Most managers of marine reserves know that their three most important tasks are enforcement of the rules, education of the general public, and monitoring of marine life. Some managers treat these as separate matters, but good managers know they are inextricably linked. Effective enforcement, for example, depends on the active interest of the general public. Such support depends on the provision of interesting information about the marine life. Suitable information can only be obtained by monitoring.

Professional rangers, trained educators, and research scientists are expensive. The official budget is never adequate, and reducing activity to fit these is simply admitting defeat. Good managers realize that they can use the public and special interest groups to do much of the work. Such people do not require payment but they do need active support and encouragement. Poaching and other illegal acts are unlikely in the presence of schoolchildren, trainee divers, fish watchers, research students, amateur photographers, snorkeling tourists, etc., and such groups will report any infringements. They can be encouraged to make maps and species lists, design posters and pamphlets, and record all kinds of useful and interesting information. Where such groups do not yet exist, good managers help create them.


Nancy Dahl-Tacconi

Ph.D. candidate, University of Queensland, Australia. Dahl-Tacconi is conducting research on management effectiveness of MPAs in Indonesia.

Good managers are receptive. They are open to a range of different kinds of information, options, and ideas, and recognize the importance and power of broad understanding. So they seek out this range of input to improve their own management capacity. By inspiring transparent and fluid communications based on mutual respect and trust, they encourage a pragmatic appreciation of complexity and uncertainty among their staff and stakeholders.

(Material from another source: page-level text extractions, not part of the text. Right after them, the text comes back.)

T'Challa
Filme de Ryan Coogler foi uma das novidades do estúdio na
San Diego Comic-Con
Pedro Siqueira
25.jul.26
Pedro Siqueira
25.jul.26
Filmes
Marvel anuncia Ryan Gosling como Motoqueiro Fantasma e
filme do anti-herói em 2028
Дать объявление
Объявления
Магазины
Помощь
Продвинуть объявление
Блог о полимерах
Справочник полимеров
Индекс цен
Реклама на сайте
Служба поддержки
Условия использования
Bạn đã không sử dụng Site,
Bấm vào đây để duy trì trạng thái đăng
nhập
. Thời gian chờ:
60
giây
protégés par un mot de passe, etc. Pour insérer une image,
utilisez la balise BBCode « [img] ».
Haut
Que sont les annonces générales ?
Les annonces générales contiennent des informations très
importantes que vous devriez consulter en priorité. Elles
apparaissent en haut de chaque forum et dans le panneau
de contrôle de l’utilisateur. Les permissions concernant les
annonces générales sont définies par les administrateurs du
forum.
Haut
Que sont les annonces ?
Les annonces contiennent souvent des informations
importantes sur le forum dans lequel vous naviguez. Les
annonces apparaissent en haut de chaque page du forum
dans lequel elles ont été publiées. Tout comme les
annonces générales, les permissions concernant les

Good managers are also sagacious. They are perceptive, discerning, and tactful in the way they develop strategies and partnerships, resolve conflicts, and facilitate negotiations. They base their decisions on the fruits of their receptiveness and they adapt their approaches in a sensible and rational way, based on an understanding of priorities and an analysis of a variety of alternatives.


Doug Yurick

Chief, Marine Program Unit, Parks Canada. Yurick coordinates work to establish new national marine conservation areas for Parks Canada as well as other activities in support of the program.

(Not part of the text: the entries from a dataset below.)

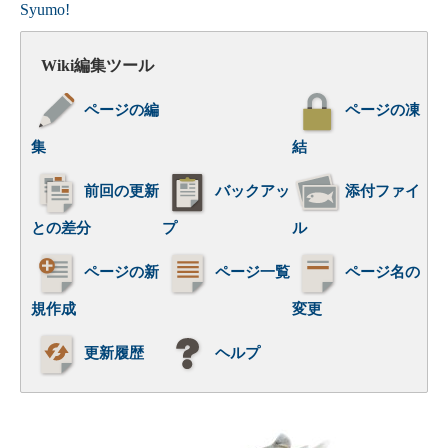
Syumo!
Wiki編集ツール
ページの編
ページの凍
集
結
前回の更新
バックアッ
添付ファイ
との差分
プ
ル
ページの新
ページ一覧
ページ名の
規作成
変更
更新履歴
ヘルプ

Management of an MPA should focus clearly on achieving stated goals and objectives. The successful MPA manager recognizes that to achieve this result, a foremost requirement is to maintain open dialogue with partner agencies and stakeholders in order to obtain consensus on the wide array of management and planning issues that will affect his or her ability to achieve success. Accordingly, strong interpersonal, communication, and negotiating skills are of fundamental importance.

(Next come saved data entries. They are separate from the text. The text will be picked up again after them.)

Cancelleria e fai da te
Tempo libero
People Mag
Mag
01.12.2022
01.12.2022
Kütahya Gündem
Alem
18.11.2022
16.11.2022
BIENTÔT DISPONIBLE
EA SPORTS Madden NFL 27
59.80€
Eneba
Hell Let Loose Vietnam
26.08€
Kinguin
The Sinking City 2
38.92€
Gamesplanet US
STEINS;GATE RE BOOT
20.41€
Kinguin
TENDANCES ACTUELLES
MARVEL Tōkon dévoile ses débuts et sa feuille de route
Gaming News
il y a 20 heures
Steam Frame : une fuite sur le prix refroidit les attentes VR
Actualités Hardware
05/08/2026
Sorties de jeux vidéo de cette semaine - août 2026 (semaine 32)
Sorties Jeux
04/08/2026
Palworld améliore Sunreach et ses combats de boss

As well, the successful manager should possess a comprehensive understanding of MPA management principles and issues – including those ecological, socioeconomic and cultural considerations relevant to his or her site, with most of these extending beyond the MPA into adjacent waters, lands, and communities. Such awareness must not be static but adaptable to changing circumstances, as must be the MPA management that it will inform.


BOX: Management integrity

In an essay in our February 2001 issue (MPA News 2:7), Graeme Kelleher, a senior advisor to the IUCN World Commission on Protected Areas, described lessons learned from the successful management of MPAs. Kelleher offered the following lesson for managers:

“The most important attribute of an MPA manager is integrity. Many managers have made the mistake of believing that they can fool some of the people some (or even all) of the time. The consequence of this is that the manager appears to win a series of battles, but he or she loses the war because of the accumulation of loss of trust. This eventually leads to failure.”